Exercise material
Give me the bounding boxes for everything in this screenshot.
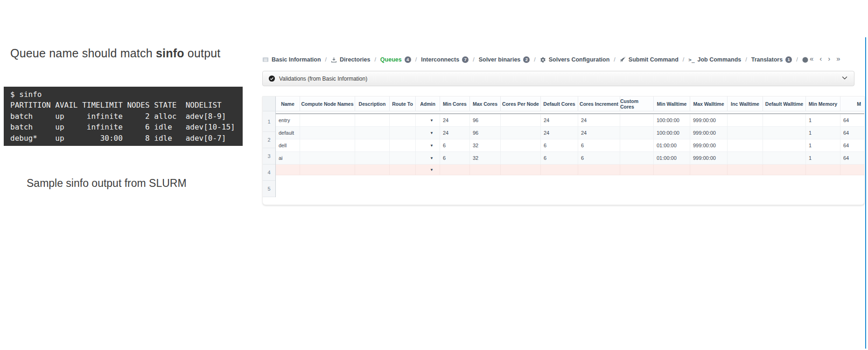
cell-default-walltime[interactable] bbox=[763, 139, 806, 152]
cell-min-walltime[interactable]: 01:00:00 bbox=[654, 152, 690, 165]
cell-name[interactable]: default bbox=[276, 127, 300, 139]
cell-min-memory[interactable]: 1 bbox=[806, 127, 840, 139]
cell-min-cores[interactable]: 6 bbox=[440, 139, 470, 152]
breadcrumb-item-basic-information[interactable]: Basic Information bbox=[262, 56, 321, 63]
cell-min-cores[interactable] bbox=[440, 165, 470, 175]
admin-dropdown-arrow[interactable]: ▼ bbox=[416, 139, 440, 152]
cell-min-memory[interactable]: 1 bbox=[806, 114, 840, 127]
column-header-inc-walltime[interactable]: Inc Walltime bbox=[728, 96, 763, 111]
cell-default-walltime[interactable] bbox=[763, 114, 806, 127]
cell-default-cores[interactable]: 24 bbox=[541, 127, 578, 139]
column-header-min-walltime[interactable]: Min Walltime bbox=[654, 96, 690, 111]
cell-cores-increment[interactable]: 6 bbox=[578, 152, 620, 165]
cell-m[interactable]: 64 bbox=[840, 152, 865, 165]
column-header-default-walltime[interactable]: Default Walltime bbox=[763, 96, 806, 111]
admin-dropdown-arrow[interactable]: ▼ bbox=[416, 165, 440, 175]
cell-max-cores[interactable] bbox=[470, 165, 501, 175]
breadcrumb-item-submit-command[interactable]: Submit Command bbox=[620, 56, 679, 63]
row-number[interactable]: 2 bbox=[263, 132, 275, 148]
cell-name[interactable]: dell bbox=[276, 139, 300, 152]
cell-inc-walltime[interactable] bbox=[728, 127, 763, 139]
cell-min-memory[interactable] bbox=[806, 165, 840, 175]
cell-min-walltime[interactable]: 100:00:00 bbox=[654, 127, 690, 139]
cell-compute-node-names[interactable] bbox=[300, 114, 355, 127]
cell-cores-per-node[interactable] bbox=[501, 165, 541, 175]
cell-max-walltime[interactable]: 999:00:00 bbox=[690, 114, 728, 127]
cell-m[interactable]: 64 bbox=[840, 114, 865, 127]
cell-custom-cores[interactable] bbox=[620, 114, 654, 127]
pager-next-button[interactable]: › bbox=[828, 55, 830, 62]
column-header-cores-increment[interactable]: Cores Increment bbox=[578, 96, 620, 111]
cell-min-cores[interactable]: 24 bbox=[440, 127, 470, 139]
row-number[interactable]: 3 bbox=[263, 148, 275, 165]
cell-name[interactable]: ai bbox=[276, 152, 300, 165]
cell-min-cores[interactable]: 6 bbox=[440, 152, 470, 165]
breadcrumb-item-queues[interactable]: Queues4 bbox=[380, 56, 411, 63]
cell-default-walltime[interactable] bbox=[763, 165, 806, 175]
breadcrumb-item-server-rou[interactable]: Server Rou bbox=[802, 56, 808, 63]
cell-custom-cores[interactable] bbox=[620, 152, 654, 165]
cell-compute-node-names[interactable] bbox=[300, 152, 355, 165]
cell-inc-walltime[interactable] bbox=[728, 165, 763, 175]
cell-route-to[interactable] bbox=[390, 165, 416, 175]
cell-compute-node-names[interactable] bbox=[300, 165, 355, 175]
cell-cores-increment[interactable] bbox=[578, 165, 620, 175]
cell-min-walltime[interactable]: 01:00:00 bbox=[654, 139, 690, 152]
cell-route-to[interactable] bbox=[390, 114, 416, 127]
breadcrumb-item-translators[interactable]: Translators1 bbox=[751, 56, 792, 63]
pager-previous-button[interactable]: ‹ bbox=[819, 55, 822, 62]
column-header-route-to[interactable]: Route To bbox=[390, 96, 416, 111]
column-header-compute-node-names[interactable]: Compute Node Names bbox=[300, 96, 355, 111]
cell-default-cores[interactable]: 6 bbox=[541, 139, 578, 152]
pager-last-button[interactable]: » bbox=[836, 55, 840, 62]
column-header-max-cores[interactable]: Max Cores bbox=[470, 96, 501, 111]
breadcrumb-item-solvers-configuration[interactable]: Solvers Configuration bbox=[540, 56, 610, 63]
cell-route-to[interactable] bbox=[390, 127, 416, 139]
column-header-min-memory[interactable]: Min Memory bbox=[806, 96, 840, 111]
cell-max-cores[interactable]: 96 bbox=[470, 114, 501, 127]
cell-max-cores[interactable]: 32 bbox=[470, 139, 501, 152]
cell-max-walltime[interactable]: 999:00:00 bbox=[690, 127, 728, 139]
breadcrumb-item-solver-binaries[interactable]: Solver binaries2 bbox=[479, 56, 530, 63]
cell-max-walltime[interactable]: 999:00:00 bbox=[690, 152, 728, 165]
cell-inc-walltime[interactable] bbox=[728, 152, 763, 165]
cell-description[interactable] bbox=[355, 114, 390, 127]
column-header-default-cores[interactable]: Default Cores bbox=[541, 96, 578, 111]
cell-max-walltime[interactable]: 999:00:00 bbox=[690, 139, 728, 152]
row-number[interactable]: 1 bbox=[263, 111, 275, 132]
cell-default-cores[interactable]: 24 bbox=[541, 114, 578, 127]
column-header-custom-cores[interactable]: Custom Cores bbox=[620, 96, 654, 111]
cell-inc-walltime[interactable] bbox=[728, 139, 763, 152]
cell-name[interactable]: entry bbox=[276, 114, 300, 127]
chevron-down-icon[interactable] bbox=[841, 74, 848, 83]
cell-min-walltime[interactable]: 100:00:00 bbox=[654, 114, 690, 127]
cell-route-to[interactable] bbox=[390, 139, 416, 152]
cell-max-cores[interactable]: 32 bbox=[470, 152, 501, 165]
column-header-max-walltime[interactable]: Max Walltime bbox=[690, 96, 728, 111]
cell-description[interactable] bbox=[355, 127, 390, 139]
cell-custom-cores[interactable] bbox=[620, 139, 654, 152]
cell-custom-cores[interactable] bbox=[620, 127, 654, 139]
cell-default-cores[interactable]: 6 bbox=[541, 152, 578, 165]
cell-min-memory[interactable]: 1 bbox=[806, 139, 840, 152]
row-number[interactable]: 4 bbox=[263, 165, 275, 181]
cell-min-memory[interactable]: 1 bbox=[806, 152, 840, 165]
cell-m[interactable]: 64 bbox=[840, 139, 865, 152]
cell-cores-per-node[interactable] bbox=[501, 152, 541, 165]
cell-cores-per-node[interactable] bbox=[501, 127, 541, 139]
breadcrumb-item-job-commands[interactable]: >_Job Commands bbox=[688, 56, 741, 63]
cell-description[interactable] bbox=[355, 165, 390, 175]
column-header-description[interactable]: Description bbox=[355, 96, 390, 111]
column-header-min-cores[interactable]: Min Cores bbox=[440, 96, 470, 111]
pager-first-button[interactable]: « bbox=[810, 55, 813, 62]
column-header-admin[interactable]: Admin bbox=[416, 96, 440, 111]
cell-m[interactable]: 64 bbox=[840, 127, 865, 139]
breadcrumb-item-directories[interactable]: Directories bbox=[331, 56, 370, 63]
cell-max-cores[interactable]: 96 bbox=[470, 127, 501, 139]
cell-cores-increment[interactable]: 6 bbox=[578, 139, 620, 152]
cell-max-walltime[interactable] bbox=[690, 165, 728, 175]
admin-dropdown-arrow[interactable]: ▼ bbox=[416, 152, 440, 165]
cell-default-walltime[interactable] bbox=[763, 152, 806, 165]
cell-name[interactable] bbox=[276, 165, 300, 175]
row-number[interactable]: 5 bbox=[263, 181, 275, 197]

What the task asks
Apart from the images, everything in the records must be repeated exactly.

Exercise result
Give me the bounding boxes for everything in this screenshot.
cell-default-walltime[interactable] bbox=[763, 139, 806, 152]
cell-min-walltime[interactable]: 01:00:00 bbox=[654, 152, 690, 165]
cell-name[interactable]: default bbox=[276, 127, 300, 139]
cell-min-memory[interactable]: 1 bbox=[806, 127, 840, 139]
cell-min-cores[interactable]: 6 bbox=[440, 139, 470, 152]
breadcrumb-item-basic-information[interactable]: Basic Information bbox=[262, 56, 321, 63]
cell-min-cores[interactable] bbox=[440, 165, 470, 175]
admin-dropdown-arrow[interactable]: ▼ bbox=[416, 139, 440, 152]
cell-min-memory[interactable]: 1 bbox=[806, 114, 840, 127]
column-header-inc-walltime[interactable]: Inc Walltime bbox=[728, 96, 763, 111]
cell-default-walltime[interactable] bbox=[763, 114, 806, 127]
cell-default-cores[interactable]: 24 bbox=[541, 127, 578, 139]
column-header-min-walltime[interactable]: Min Walltime bbox=[654, 96, 690, 111]
cell-cores-increment[interactable]: 6 bbox=[578, 152, 620, 165]
cell-m[interactable]: 64 bbox=[840, 152, 865, 165]
column-header-default-walltime[interactable]: Default Walltime bbox=[763, 96, 806, 111]
admin-dropdown-arrow[interactable]: ▼ bbox=[416, 165, 440, 175]
cell-max-cores[interactable] bbox=[470, 165, 501, 175]
breadcrumb-item-submit-command[interactable]: Submit Command bbox=[620, 56, 679, 63]
row-number[interactable]: 2 bbox=[263, 132, 275, 148]
cell-name[interactable]: dell bbox=[276, 139, 300, 152]
cell-inc-walltime[interactable] bbox=[728, 127, 763, 139]
cell-min-memory[interactable] bbox=[806, 165, 840, 175]
cell-min-walltime[interactable]: 100:00:00 bbox=[654, 127, 690, 139]
cell-compute-node-names[interactable] bbox=[300, 114, 355, 127]
cell-cores-per-node[interactable] bbox=[501, 165, 541, 175]
cell-max-walltime[interactable]: 999:00:00 bbox=[690, 114, 728, 127]
cell-m[interactable]: 64 bbox=[840, 114, 865, 127]
cell-custom-cores[interactable] bbox=[620, 114, 654, 127]
pager-next-button[interactable]: › bbox=[828, 55, 830, 62]
column-header-cores-increment[interactable]: Cores Increment bbox=[578, 96, 620, 111]
cell-min-cores[interactable]: 24 bbox=[440, 127, 470, 139]
row-number[interactable]: 3 bbox=[263, 148, 275, 165]
cell-name[interactable]: ai bbox=[276, 152, 300, 165]
cell-min-cores[interactable]: 6 bbox=[440, 152, 470, 165]
breadcrumb-item-queues[interactable]: Queues4 bbox=[380, 56, 411, 63]
cell-default-walltime[interactable] bbox=[763, 165, 806, 175]
breadcrumb-item-server-rou[interactable]: Server Rou bbox=[802, 56, 808, 63]
cell-custom-cores[interactable] bbox=[620, 152, 654, 165]
cell-compute-node-names[interactable] bbox=[300, 152, 355, 165]
cell-inc-walltime[interactable] bbox=[728, 165, 763, 175]
cell-route-to[interactable] bbox=[390, 165, 416, 175]
cell-compute-node-names[interactable] bbox=[300, 165, 355, 175]
cell-cores-increment[interactable] bbox=[578, 165, 620, 175]
cell-min-walltime[interactable]: 01:00:00 bbox=[654, 139, 690, 152]
cell-route-to[interactable] bbox=[390, 114, 416, 127]
breadcrumb-item-translators[interactable]: Translators1 bbox=[751, 56, 792, 63]
pager-previous-button[interactable]: ‹ bbox=[819, 55, 822, 62]
column-header-route-to[interactable]: Route To bbox=[390, 96, 416, 111]
column-header-compute-node-names[interactable]: Compute Node Names bbox=[300, 96, 355, 111]
cell-default-cores[interactable]: 6 bbox=[541, 139, 578, 152]
pager-last-button[interactable]: » bbox=[836, 55, 840, 62]
column-header-max-cores[interactable]: Max Cores bbox=[470, 96, 501, 111]
breadcrumb-item-solvers-configuration[interactable]: Solvers Configuration bbox=[540, 56, 610, 63]
cell-route-to[interactable] bbox=[390, 127, 416, 139]
column-header-min-memory[interactable]: Min Memory bbox=[806, 96, 840, 111]
cell-max-cores[interactable]: 96 bbox=[470, 114, 501, 127]
cell-max-cores[interactable]: 32 bbox=[470, 139, 501, 152]
cell-max-walltime[interactable]: 999:00:00 bbox=[690, 127, 728, 139]
breadcrumb-item-solver-binaries[interactable]: Solver binaries2 bbox=[479, 56, 530, 63]
cell-max-walltime[interactable]: 999:00:00 bbox=[690, 152, 728, 165]
cell-inc-walltime[interactable] bbox=[728, 152, 763, 165]
cell-description[interactable] bbox=[355, 114, 390, 127]
column-header-default-cores[interactable]: Default Cores bbox=[541, 96, 578, 111]
cell-max-walltime[interactable]: 999:00:00 bbox=[690, 139, 728, 152]
row-number[interactable]: 1 bbox=[263, 111, 275, 132]
cell-default-cores[interactable]: 24 bbox=[541, 114, 578, 127]
column-header-custom-cores[interactable]: Custom Cores bbox=[620, 96, 654, 111]
cell-inc-walltime[interactable] bbox=[728, 139, 763, 152]
cell-name[interactable]: entry bbox=[276, 114, 300, 127]
chevron-down-icon[interactable] bbox=[841, 74, 848, 83]
cell-min-walltime[interactable]: 100:00:00 bbox=[654, 114, 690, 127]
cell-route-to[interactable] bbox=[390, 139, 416, 152]
cell-max-cores[interactable]: 32 bbox=[470, 152, 501, 165]
column-header-max-walltime[interactable]: Max Walltime bbox=[690, 96, 728, 111]
cell-description[interactable] bbox=[355, 127, 390, 139]
cell-custom-cores[interactable] bbox=[620, 139, 654, 152]
cell-custom-cores[interactable] bbox=[620, 127, 654, 139]
cell-default-cores[interactable]: 6 bbox=[541, 152, 578, 165]
cell-min-memory[interactable]: 1 bbox=[806, 139, 840, 152]
row-number[interactable]: 4 bbox=[263, 165, 275, 181]
cell-min-memory[interactable]: 1 bbox=[806, 152, 840, 165]
cell-m[interactable]: 64 bbox=[840, 139, 865, 152]
cell-cores-per-node[interactable] bbox=[501, 152, 541, 165]
cell-cores-per-node[interactable] bbox=[501, 127, 541, 139]
breadcrumb-item-job-commands[interactable]: >_Job Commands bbox=[688, 56, 741, 63]
cell-description[interactable] bbox=[355, 165, 390, 175]
column-header-description[interactable]: Description bbox=[355, 96, 390, 111]
column-header-min-cores[interactable]: Min Cores bbox=[440, 96, 470, 111]
pager-first-button[interactable]: « bbox=[810, 55, 813, 62]
column-header-admin[interactable]: Admin bbox=[416, 96, 440, 111]
cell-m[interactable]: 64 bbox=[840, 127, 865, 139]
breadcrumb-item-directories[interactable]: Directories bbox=[331, 56, 370, 63]
cell-max-cores[interactable]: 96 bbox=[470, 127, 501, 139]
cell-cores-increment[interactable]: 6 bbox=[578, 139, 620, 152]
cell-max-walltime[interactable] bbox=[690, 165, 728, 175]
admin-dropdown-arrow[interactable]: ▼ bbox=[416, 152, 440, 165]
cell-default-walltime[interactable] bbox=[763, 152, 806, 165]
cell-name[interactable] bbox=[276, 165, 300, 175]
row-number[interactable]: 5 bbox=[263, 181, 275, 197]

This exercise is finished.